The decision of the Election Commission of Pakistan about the dissident PTI legislators, declining to deseat them, seems to be so good in law as to be unexceptionable. The losing side, the PTI, has already announced it will go into appeal before the high court, and eventually presumably before the Supreme Court, but it will really take some clever arguments to overcome the fact which probably led to the ECP’s decision: that the impugned legislators had not cast their votes in violation of the party line, but had abstained just as their other colleagues had done, presumably in obedience to the party’s directions under Article 63A.

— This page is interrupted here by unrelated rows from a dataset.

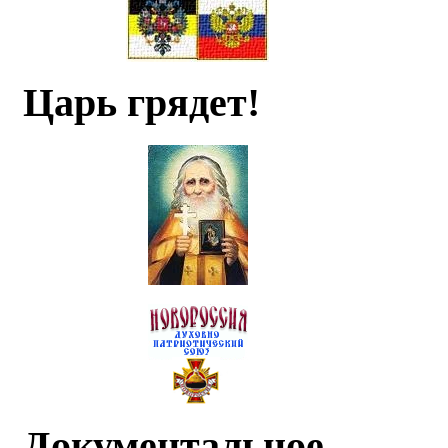
Царь грядет!
Документальное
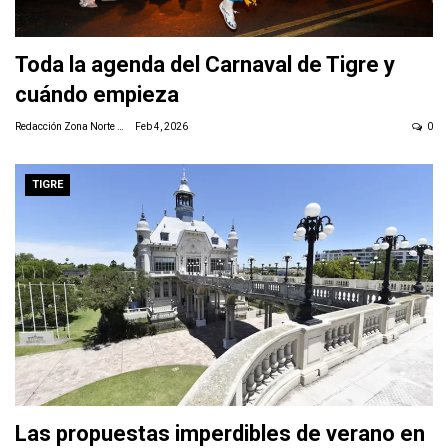
Toda la agenda del Carnaval de Tigre y
cuándo empieza
Redacción Zona Norte Daily
Feb 4, 2026
0
TIGRE
Las propuestas imperdibles de verano en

The decision comes ahead of the Supreme Court’s decision on the presidential reference on Article 63A, though the lifetime disqualification demand of the PTI will probably not take place, even if the decision has not been formally announced, given the Chief Justice of Pakistan’s remarks from the bench. The decision has the effect of ensuring that there can be a Leader of the Opposition appointed from within their ranks, an office essential to the appointment of a caretaker PM and a new CEC, both essential if the PTI demands for fresh elections, and the removal of the CEC, are met. If the PTI felt that its recent campaign against the ECP would bear fruit, the ECP decision has proven it mistaken.
The PTI has two cases still pending before the ECP, the foreign funding case and the Punjab MPAs’ disqualification. While an adverse decision in the first threatens the very existence of the parity, in the second it would stymie its efforts to bring down the Punjab government. The ECP has shown that its decisions will be according to the law and Constitution, not according to the wishes of the PTI. It does the PTI no good that, on the face of it, the PTI may face disappointment in both cases.